Problem to solve: An exact copy of all the entries is needed, with no images in it.
--- Information shown ---
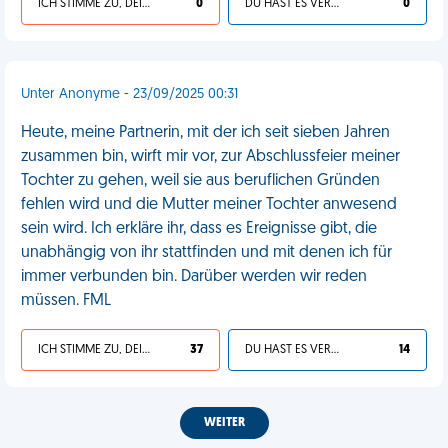
ICH STIMME ZU, DEIN LEBEN IST SCHEISSE
0
DU HAST ES VERDIENT
0
Unter Anonyme - 23/09/2025 00:31
Heute, meine Partnerin, mit der ich seit sieben Jahren
zusammen bin, wirft mir vor, zur Abschlussfeier meiner
Tochter zu gehen, weil sie aus beruflichen Gründen
fehlen wird und die Mutter meiner Tochter anwesend
sein wird. Ich erkläre ihr, dass es Ereignisse gibt, die
unabhängig von ihr stattfinden und mit denen ich für
immer verbunden bin. Darüber werden wir reden
müssen. FML
ICH STIMME ZU, DEIN LEBEN IST SCHEISSE
37
DU HAST ES VERDIENT
14
WEITER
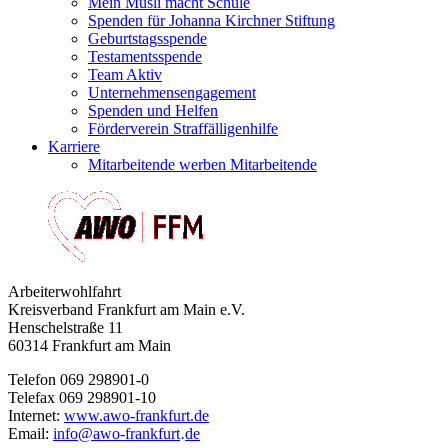
Mein Müsli macht Schule
Spenden für Johanna Kirchner Stiftung
Geburtstagsspende
Testamentsspende
Team Aktiv
Unternehmensengagement
Spenden und Helfen
Förderverein Straffälligenhilfe
Karriere
Mitarbeitende werben Mitarbeitende
Arbeiterwohlfahrt
Kreisverband Frankfurt am Main e.V.
Henschelstraße 11
60314 Frankfurt am Main
Telefon 069 298901-0
Telefax 069 298901-10
Internet:
www.awo-frankfurt.de
Email:
info
@
awo-frankfurt
de
·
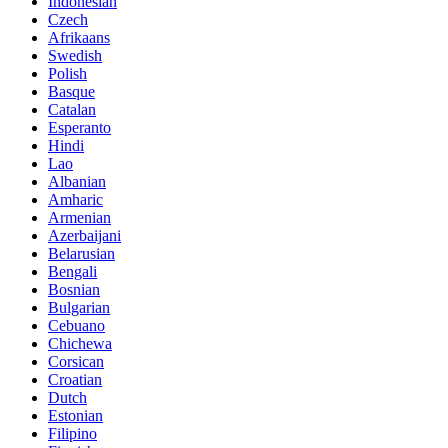
Indonesian
Czech
Afrikaans
Swedish
Polish
Basque
Catalan
Esperanto
Hindi
Lao
Albanian
Amharic
Armenian
Azerbaijani
Belarusian
Bengali
Bosnian
Bulgarian
Cebuano
Chichewa
Corsican
Croatian
Dutch
Estonian
Filipino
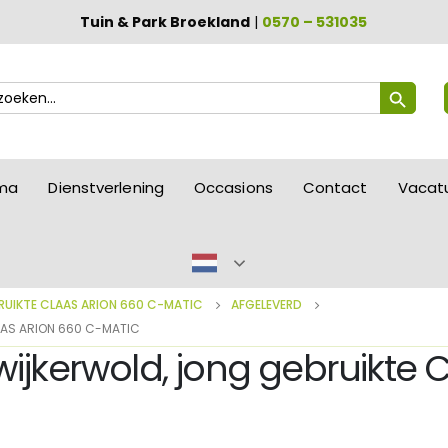
Tuin & Park Broekland
|
0570 – 531035
Zoekknop
ek
ar:
mma
Dienstverlening
Occasions
Contact
Vacat
RUIKTE CLAAS ARION 660 C-MATIC
AFGELEVERD
AAS ARION 660 C-MATIC
wijkerwold, jong gebruikte 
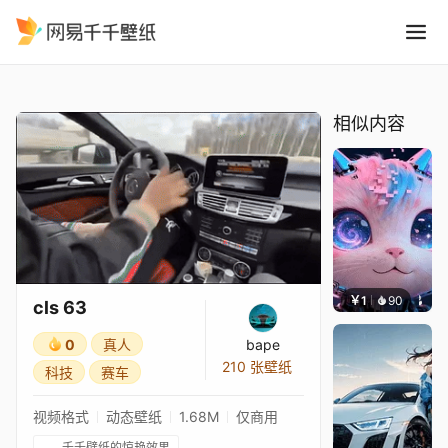
cls 63
精选
cls 63
相似内容
￥1
90
叮叮当
cls 63
0
真人
bape
210 张壁纸
科技
赛车
视频格式
动态壁纸
1.68M
仅商用
千千壁纸的惊艳效果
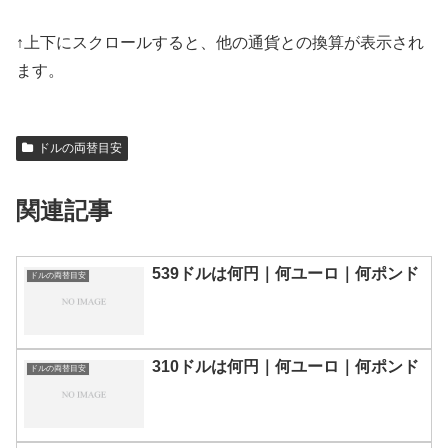
↑上下にスクロールすると、他の通貨との換算が表示され
ます。
ドルの両替目安
関連記事
539ドルは何円｜何ユーロ｜何ポンド
ドルの両替目安
310ドルは何円｜何ユーロ｜何ポンド
ドルの両替目安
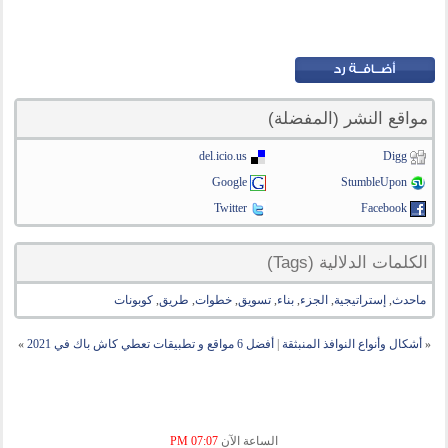
مواقع النشر (المفضلة)
del.icio.us
Digg
Google
StumbleUpon
Twitter
Facebook
الكلمات الدلالية (Tags)
ماحدث
,
إستراتيجية
,
الجزء
,
بناء
,
تسويق
,
خطوات
,
طريق
,
كوبونات
«
أشكال وأنواع النوافذ المنبثقة
|
أفضل 6 مواقع و تطبيقات تعطي كاش باك في 2021
»
الساعة الآن
07:07 PM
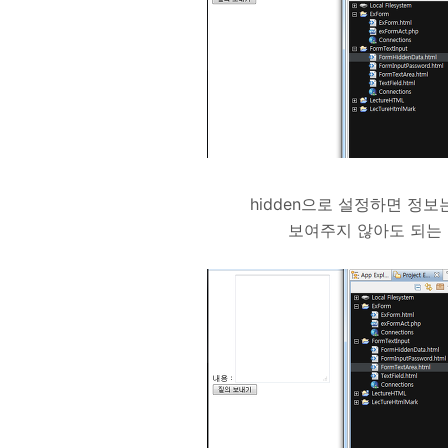
hidden으로 설정하면 정
보여주지 않아도 되는 정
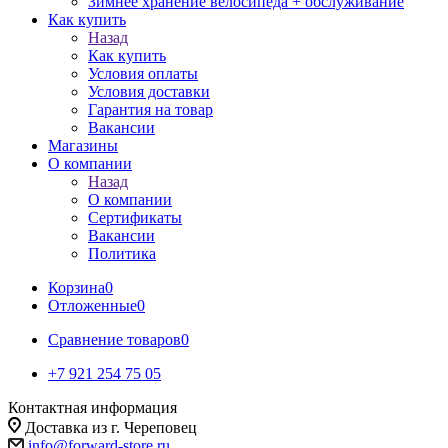
Зимнее хранение велосипеда + обслуживание
Как купить
Назад
Как купить
Условия оплаты
Условия доставки
Гарантия на товар
Вакансии
Магазины
О компании
Назад
О компании
Сертификаты
Вакансии
Политика
Корзина
0
Отложенные
0
Сравнение товаров
0
+7 921 254 75 05
Контактная информация
Доставка из г. Череповец
info@forward-store.ru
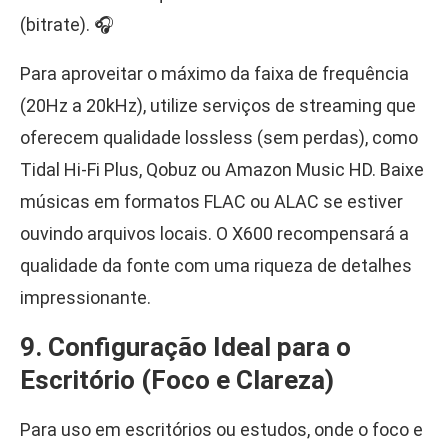
(bitrate). 🎧
Para aproveitar o máximo da faixa de frequência
(20Hz a 20kHz), utilize serviços de streaming que
oferecem qualidade lossless (sem perdas), como
Tidal Hi-Fi Plus, Qobuz ou Amazon Music HD. Baixe
músicas em formatos FLAC ou ALAC se estiver
ouvindo arquivos locais. O X600 recompensará a
qualidade da fonte com uma riqueza de detalhes
impressionante.
9. Configuração Ideal para o
Escritório (Foco e Clareza)
Para uso em escritórios ou estudos, onde o foco e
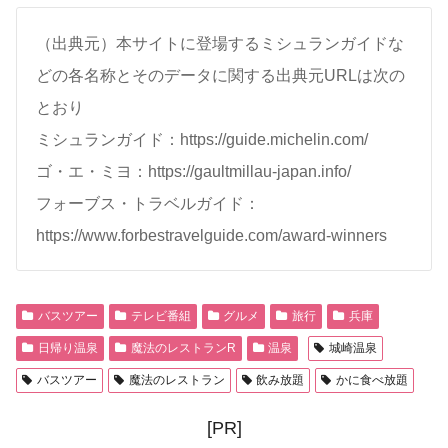
（出典元）本サイトに登場するミシュランガイドな
どの各名称とそのデータに関する出典元URLは次の
とおり
ミシュランガイド：https://guide.michelin.com/
ゴ・エ・ミヨ：https://gaultmillau-japan.info/
フォーブス・トラベルガイド：
https://www.forbestravelguide.com/award-winners
バスツアー
テレビ番組
グルメ
旅行
兵庫
日帰り温泉
魔法のレストランR
温泉
城崎温泉
バスツアー
魔法のレストラン
飲み放題
かに食べ放題
[PR]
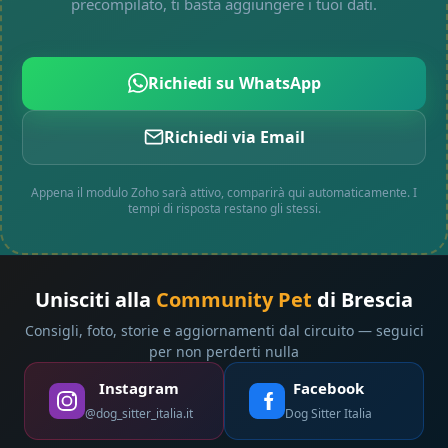
precompilato, ti basta aggiungere i tuoi dati.
Richiedi su WhatsApp
Richiedi via Email
Appena il modulo Zoho sarà attivo, comparirà qui automaticamente. I
tempi di risposta restano gli stessi.
Unisciti alla
Community Pet
di Brescia
Consigli, foto, storie e aggiornamenti dal circuito — seguici
per non perderti nulla
Instagram
Facebook
@dog_sitter_italia.it
Dog Sitter Italia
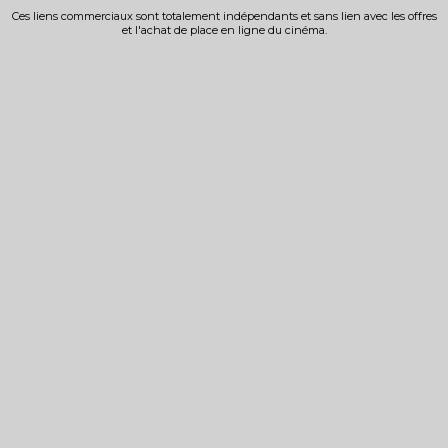
Ces liens commerciaux sont totalement indépendants et sans lien avec les offres
et l'achat de place en ligne du cinéma.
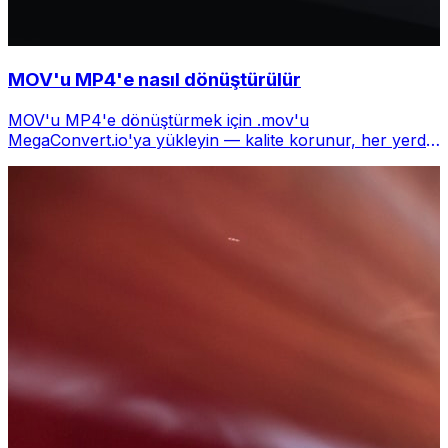
MOV'u MP4'e nasıl dönüştürülür
MOV'u MP4'e dönüştürmek için .mov'u
MegaConvert.io'ya yükleyin — kalite korunur, her yerde
oynatılır, ücretsiz.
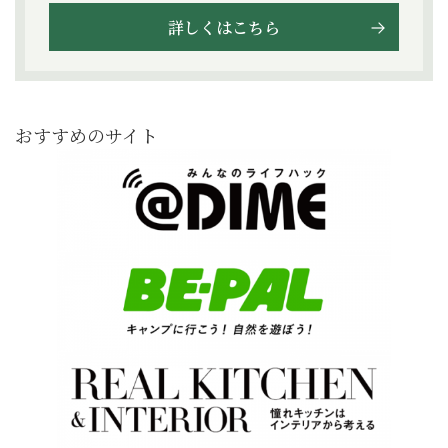
詳しくはこちら
おすすめのサイト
---
Result for this exercise:
ICH STIMME ZU, DEIN LEBEN IST SCHEISSE
0
DU HAST ES VERDIENT
0
Unter Anonyme - 23/09/2025 00:31
Heute, meine Partnerin, mit der ich seit sieben Jahren
zusammen bin, wirft mir vor, zur Abschlussfeier meiner
Tochter zu gehen, weil sie aus beruflichen Gründen
fehlen wird und die Mutter meiner Tochter anwesend
sein wird. Ich erkläre ihr, dass es Ereignisse gibt, die
unabhängig von ihr stattfinden und mit denen ich für
immer verbunden bin. Darüber werden wir reden
müssen. FML
ICH STIMME ZU, DEIN LEBEN IST SCHEISSE
37
DU HAST ES VERDIENT
14
WEITER
Mein Müsli macht Schule
Spenden für Johanna Kirchner Stiftung
Geburtstagsspende
Testamentsspende
Team Aktiv
Unternehmensengagement
Spenden und Helfen
Förderverein Straffälligenhilfe
Karriere
Mitarbeitende werben Mitarbeitende
Arbeiterwohlfahrt
Kreisverband Frankfurt am Main e.V.
Henschelstraße 11
60314 Frankfurt am Main
Telefon 069 298901-0
Telefax 069 298901-10
Internet:
www.awo-frankfurt.de
Email:
info
@
awo-frankfurt
de
·
Indonesian
Czech
Afrikaans
Swedish
Polish
Basque
Catalan
Esperanto
Hindi
Lao
Albanian
Amharic
Armenian
Azerbaijani
Belarusian
Bengali
Bosnian
Bulgarian
Cebuano
Chichewa
Corsican
Croatian
Dutch
Estonian
Filipino
Tuin & Park Broekland
|
0570 – 531035
Zoekknop
ek
ar:
mma
Dienstverlening
Occasions
Contact
Vacat
RUIKTE CLAAS ARION 660 C-MATIC
AFGELEVERD
AAS ARION 660 C-MATIC
wijkerwold, jong gebruikte 
cls 63
精选
cls 63
相似内容
￥1
90
叮叮当
cls 63
0
真人
bape
210 张壁纸
科技
赛车
视频格式
动态壁纸
1.68M
仅商用
千千壁纸的惊艳效果
↑上下にスクロールすると、他の通貨との換算が表示され
ます。
ドルの両替目安
関連記事
539ドルは何円｜何ユーロ｜何ポンド
ドルの両替目安
310ドルは何円｜何ユーロ｜何ポンド
ドルの両替目安
مواقع النشر (المفضلة)
del.icio.us
Digg
Google
StumbleUpon
Twitter
Facebook
الكلمات الدلالية (Tags)
ماحدث
,
إستراتيجية
,
الجزء
,
بناء
,
تسويق
,
خطوات
,
طريق
,
كوبونات
«
أشكال وأنواع النوافذ المنبثقة
|
أفضل 6 مواقع و تطبيقات تعطي كاش باك في 2021
»
الساعة الآن
07:07 PM
hidden으로 설정하면 정
보여주지 않아도 되는 정
Зимнее хранение велосипеда + обслуживание
Как купить
Назад
Как купить
Условия оплаты
Условия доставки
Гарантия на товар
Вакансии
Магазины
О компании
Назад
О компании
Сертификаты
Вакансии
Политика
Корзина
0
Отложенные
0
Сравнение товаров
0
+7 921 254 75 05
Контактная информация
Доставка из г. Череповец
info@forward-store.ru
(bitrate). 🎧
Para aproveitar o máximo da faixa de frequência
(20Hz a 20kHz), utilize serviços de streaming que
oferecem qualidade lossless (sem perdas), como
Tidal Hi-Fi Plus, Qobuz ou Amazon Music HD. Baixe
músicas em formatos FLAC ou ALAC se estiver
ouvindo arquivos locais. O X600 recompensará a
qualidade da fonte com uma riqueza de detalhes
impressionante.
9. Configuração Ideal para o
Escritório (Foco e Clareza)
Para uso em escritórios ou estudos, onde o foco e
（出典元）本サイトに登場するミシュランガイドな
どの各名称とそのデータに関する出典元URLは次の
とおり
ミシュランガイド：https://guide.michelin.com/
ゴ・エ・ミヨ：https://gaultmillau-japan.info/
フォーブス・トラベルガイド：
https://www.forbestravelguide.com/award-winners
バスツアー
テレビ番組
グルメ
旅行
兵庫
日帰り温泉
魔法のレストランR
温泉
城崎温泉
バスツアー
魔法のレストラン
飲み放題
かに食べ放題
[PR]
precompilato, ti basta aggiungere i tuoi dati.
Richiedi su WhatsApp
Richiedi via Email
Appena il modulo Zoho sarà attivo, comparirà qui automaticamente. I
tempi di risposta restano gli stessi.
Unisciti alla
Community Pet
di Brescia
Consigli, foto, storie e aggiornamenti dal circuito — seguici
per non perderti nulla
Instagram
Facebook
@dog_sitter_italia.it
Dog Sitter Italia
Ces liens commerciaux sont totalement indépendants et sans lien avec les offres
et l'achat de place en ligne du cinéma.
MOV'u MP4'e nasıl dönüştürülür
MOV'u MP4'e dönüştürmek için .mov'u
MegaConvert.io'ya yükleyin — kalite korunur, her yerde
oynatılır, ücretsiz.
詳しくはこちら
おすすめのサイト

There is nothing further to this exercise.